Part 5 (2006) of Sweet & Maxwell's bimonthly European Commercial Cases has now been published. As the IPKat has mentioned, this series often carries reports on fascinating intellectual property cases (mainly German and French), all reported in full and in English.

This issue carries reports on two IP disputes. The first is the controversial UK litigation in Sportswear SpA v Stonestyle (noted here and here by the IPKat) in which, in an application for summary judgment, Mr Justice Warren refused to entertain what he felt was an almost certainly unmeritorious/irrelevant Euro-defence to an action for trade mark infringement based on alleged infractions of Article 81 of the EC Treaty (anti-competitive agreements). The Court of Appeal disagreed, making the owners of the STONE ISLAND trade mark sweat a while longer before getting their relief. The second is the German Bundesgerichtshof decision in Re The Exploitation Right in a Computer Program, a complex dispute involving entitlement to rights following the insolvency of the author's employer.


Pat Lit - a study in blue

The IPKat has come across a handsome book with a nice blue cover, published by The European Lawyer. It's called Patent Litigation: Jurisdictional Comparisons and it's edited by two luminaries in the European IP firmament - Thierry Calame (Lenz & Staehelin, Zurich) and Massimo Sterpi (Studio Legale Jacobacci & Associati, Turin).
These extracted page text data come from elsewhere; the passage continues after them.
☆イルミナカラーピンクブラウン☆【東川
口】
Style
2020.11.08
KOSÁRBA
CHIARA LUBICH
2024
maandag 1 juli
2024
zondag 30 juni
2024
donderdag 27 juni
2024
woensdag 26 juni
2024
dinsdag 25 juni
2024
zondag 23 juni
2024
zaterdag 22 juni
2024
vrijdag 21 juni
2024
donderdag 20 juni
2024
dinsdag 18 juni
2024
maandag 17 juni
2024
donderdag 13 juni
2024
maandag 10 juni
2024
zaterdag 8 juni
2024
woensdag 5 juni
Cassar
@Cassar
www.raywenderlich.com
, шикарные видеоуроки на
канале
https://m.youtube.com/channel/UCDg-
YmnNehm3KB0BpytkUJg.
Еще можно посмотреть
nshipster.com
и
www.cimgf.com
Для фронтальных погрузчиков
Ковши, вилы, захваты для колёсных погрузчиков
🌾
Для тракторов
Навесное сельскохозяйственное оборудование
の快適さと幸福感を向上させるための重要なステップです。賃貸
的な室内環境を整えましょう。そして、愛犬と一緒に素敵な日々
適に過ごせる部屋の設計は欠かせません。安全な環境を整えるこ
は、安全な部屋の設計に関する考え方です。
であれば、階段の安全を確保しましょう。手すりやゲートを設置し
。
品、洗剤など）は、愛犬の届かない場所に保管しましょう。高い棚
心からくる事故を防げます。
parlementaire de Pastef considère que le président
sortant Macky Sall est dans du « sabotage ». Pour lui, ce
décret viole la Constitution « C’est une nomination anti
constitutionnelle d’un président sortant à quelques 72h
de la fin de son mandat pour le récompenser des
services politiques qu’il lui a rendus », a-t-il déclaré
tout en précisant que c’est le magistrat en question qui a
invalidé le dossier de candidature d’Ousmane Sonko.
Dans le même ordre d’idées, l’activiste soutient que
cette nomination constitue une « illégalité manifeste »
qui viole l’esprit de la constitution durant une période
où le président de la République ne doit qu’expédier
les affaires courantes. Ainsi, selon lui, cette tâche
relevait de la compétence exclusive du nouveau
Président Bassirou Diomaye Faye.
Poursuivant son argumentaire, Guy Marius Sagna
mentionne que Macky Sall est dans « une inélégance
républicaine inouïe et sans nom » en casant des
Right: could this staked blue cat (available here) be prior art in invalidity litigation regarding garden pest deterrence systems?

Following an overview by Paul A. Coletti (Associate Patent Counsel, Johnson & Johnson), 24 experts on patent litigation describe the key features distinguishing their own jurisdictions. Comparisons are aided by the use of a numerical template (for example, paragraph 8.2 of each national review deals with the availability of ex parte relief without notice, while 9.2 deals with the typical length of appeal proceedings), though some of the headings and subheadings are left in the form of questions addressed to the contributors themselves, which seems a little odd. The chapters on the whole read extremely well: many offer quite detailed discussion as well as further references. Both the editors and the contributors deserve congratulation for their efforts, their diligence and their self-discipline in remaining as far as possible within the formulaic straitjacket of the templates.

The book is in hardback; it's viii + 376 pages in length. The IPKat thinks this is a jolly good publication and he'd like to be able to tell you the price, but there doesn't appear to be one. Merpel adds, I'm both surprised and a bit dismayed that the publishers haven't so far (at least, as of today's date) posted any information on this book on their website. Can it be that, having made their profit from those contributors who have financed its production, they're not going to make any effort in selling it?